== Segment start ==

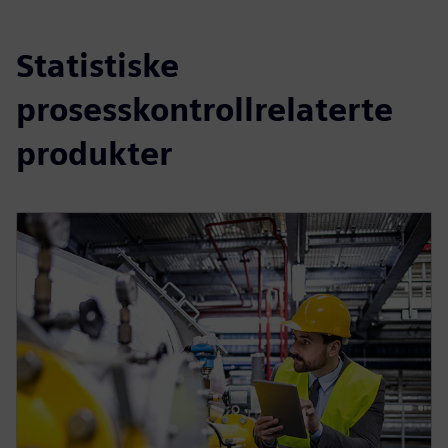
Statistiske
prosesskontrollrelaterte
produkter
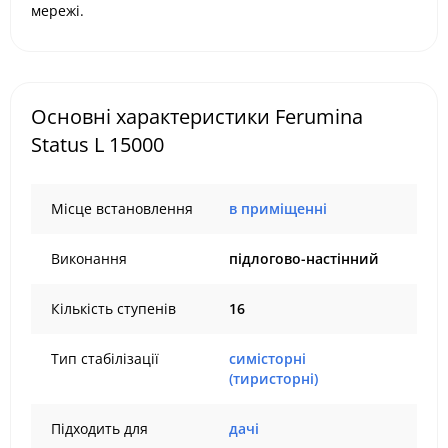
мережі.
Основні характеристики Ferumina
Status L 15000
Місце встановлення
в приміщенні
Виконання
підлогово-настінний
Кількість ступенів
16
Тип стабілізації
симісторні
(тиристорні)
Підходить для
дачі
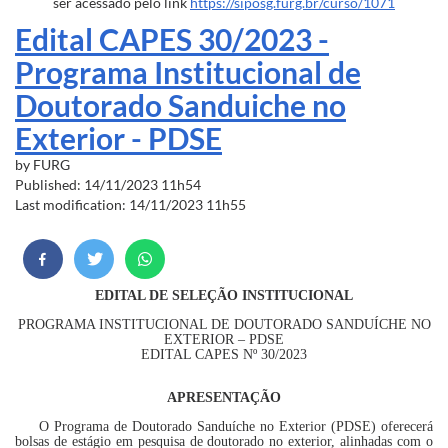
ser acessado pelo link
https://siposg.furg.br/curso/1071
Edital CAPES 30/2023 -
Programa Institucional de
Doutorado Sanduiche no
Exterior - PDSE
by
FURG
Published: 14/11/2023 11h54
Last modification: 14/11/2023 11h55
EDITAL DE SELEÇÃO INSTITUCIONAL
PROGRAMA INSTITUCIONAL DE DOUTORADO SANDUÍCHE NO
EXTERIOR – PDSE
EDITAL CAPES Nº 30/2023
APRESENTAÇÃO
O Programa de Doutorado Sanduíche no Exterior (PDSE) oferecerá
bolsas de estágio em pesquisa de doutorado no exterior, alinhadas com o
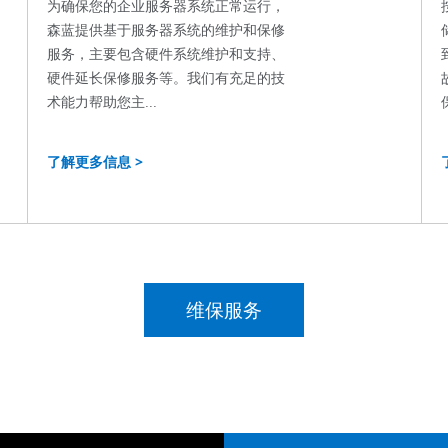
为确保您的企业服务器系统正常运行，
森蓝提供基于服务器系统的维护和保修
服务，主要包含硬件系统维护和支持、
硬件延长保修服务等。我们有充足的技
术能力帮助您主...
了解更多信息 >
维保服务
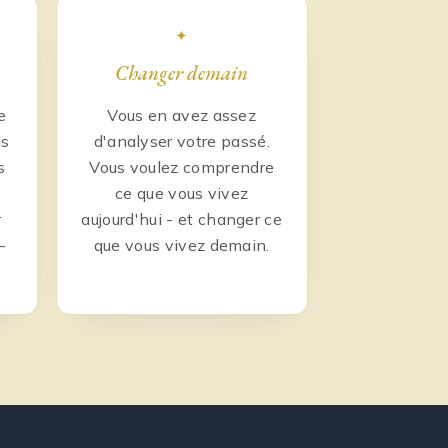
✦
Changer demain
e
Vous en avez assez
is
d'analyser votre passé.
s
Vous voulez comprendre
ce que vous vivez
r
aujourd'hui - et changer ce
-
que vous vivez demain.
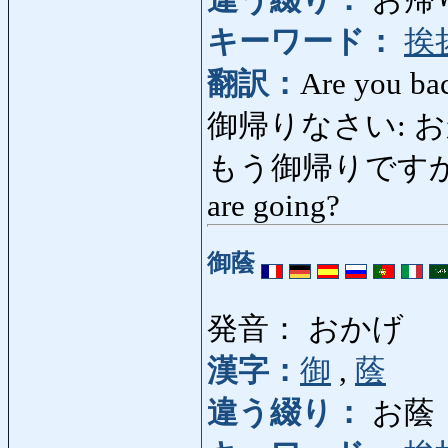
違う綴り：
お帰
キーワード：
挨
翻訳：
Are you ba
御帰りなさい: 
もう御帰りですか: 
are going?
御蔭
発音： おかげ
漢字：
御
,
蔭
違う綴り：
お蔭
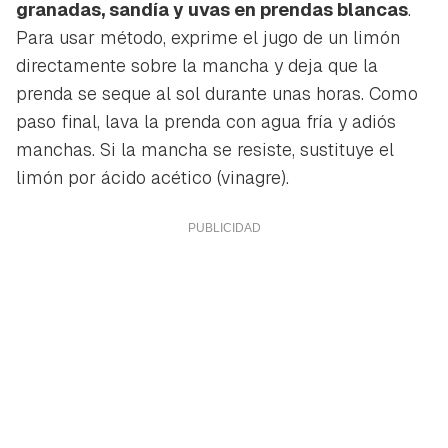
granadas, sandía y uvas en prendas blancas
.
Para usar método, exprime el jugo de un limón
directamente sobre la mancha y deja que la
prenda se seque al sol durante unas horas. Como
paso final, lava la prenda con agua fría y adiós
manchas. Si la mancha se resiste, sustituye el
limón por ácido acético (vinagre).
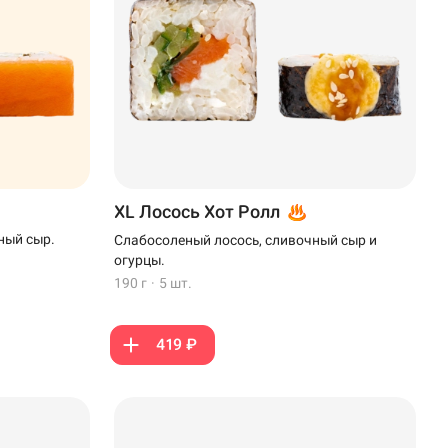
XL Лосось Хот Ролл
ный сыр.
Слабосоленый лосось, сливочный сыр и
огурцы.
190 г
·
5 шт.
419 ₽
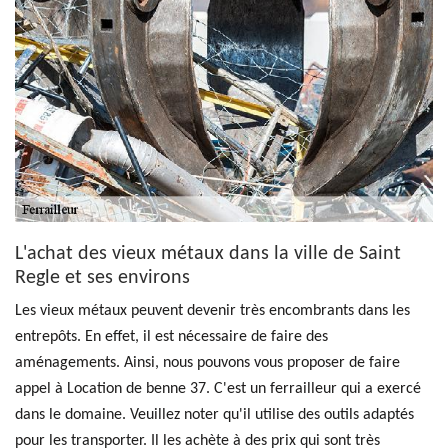
L'achat des vieux métaux dans la ville de Saint
Regle et ses environs
Les vieux métaux peuvent devenir très encombrants dans les
entrepôts. En effet, il est nécessaire de faire des
aménagements. Ainsi, nous pouvons vous proposer de faire
appel à Location de benne 37. C'est un ferrailleur qui a exercé
dans le domaine. Veuillez noter qu'il utilise des outils adaptés
pour les transporter. Il les achète à des prix qui sont très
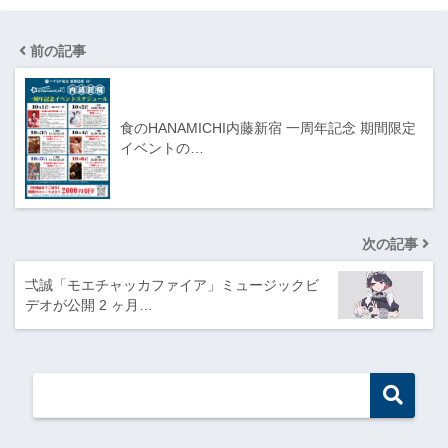
前の記事
食のHANAMICHI内藤新宿 一周年記念 期間限定
イベントの…
次の記事
弌誠「モエチャッカファイア」ミュージックビ
デオが公開 2 ヶ月…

== Segment end ==

Omit the pictures, then copy out all the data exactly as it stands.

Statistiske
prosesskontrollrelaterte
produkter
мережі.
Основні характеристики Ferumina
Status L 15000
Місце встановлення
в приміщенні
Виконання
підлогово-настінний
Кількість ступенів
16
Тип стабілізації
симісторні
(тиристорні)
Підходить для
дачі
ser acessado pelo link
https://siposg.furg.br/curso/1071
Edital CAPES 30/2023 -
Programa Institucional de
Doutorado Sanduiche no
Exterior - PDSE
by
FURG
Published: 14/11/2023 11h54
Last modification: 14/11/2023 11h55
EDITAL DE SELEÇÃO INSTITUCIONAL
PROGRAMA INSTITUCIONAL DE DOUTORADO SANDUÍCHE NO
EXTERIOR – PDSE
EDITAL CAPES Nº 30/2023
APRESENTAÇÃO
O Programa de Doutorado Sanduíche no Exterior (PDSE) oferecerá
bolsas de estágio em pesquisa de doutorado no exterior, alinhadas com o
为确保您的企业服务器系统正常运行，
森蓝提供基于服务器系统的维护和保修
服务，主要包含硬件系统维护和支持、
硬件延长保修服务等。我们有充足的技
术能力帮助您主...
了解更多信息 >
维保服务
✦
Changer demain
e
Vous en avez assez
is
d'analyser votre passé.
s
Vous voulez comprendre
ce que vous vivez
r
aujourd'hui - et changer ce
-
que vous vivez demain.
違う綴り：
お帰
キーワード：
挨
翻訳：
Are you ba
御帰りなさい: 
もう御帰りですか: 
are going?
御蔭
発音： おかげ
漢字：
御
,
蔭
違う綴り：
お蔭
granadas, sandía y uvas en prendas blancas
.
Para usar método, exprime el jugo de un limón
directamente sobre la mancha y deja que la
prenda se seque al sol durante unas horas. Como
paso final, lava la prenda con agua fría y adiós
manchas. Si la mancha se resiste, sustituye el
limón por ácido acético (vinagre).
XL Лосось Хот Ролл
ный сыр.
Слабосоленый лосось, сливочный сыр и
огурцы.
190 г
·
5 шт.
419 ₽
L'achat des vieux métaux dans la ville de Saint
Regle et ses environs
Les vieux métaux peuvent devenir très encombrants dans les
entrepôts. En effet, il est nécessaire de faire des
aménagements. Ainsi, nous pouvons vous proposer de faire
appel à Location de benne 37. C'est un ferrailleur qui a exercé
dans le domaine. Veuillez noter qu'il utilise des outils adaptés
pour les transporter. Il les achète à des prix qui sont très
前の記事
食のHANAMICHI内藤新宿 一周年記念 期間限定
イベントの…
次の記事
弌誠「モエチャッカファイア」ミュージックビ
デオが公開 2 ヶ月…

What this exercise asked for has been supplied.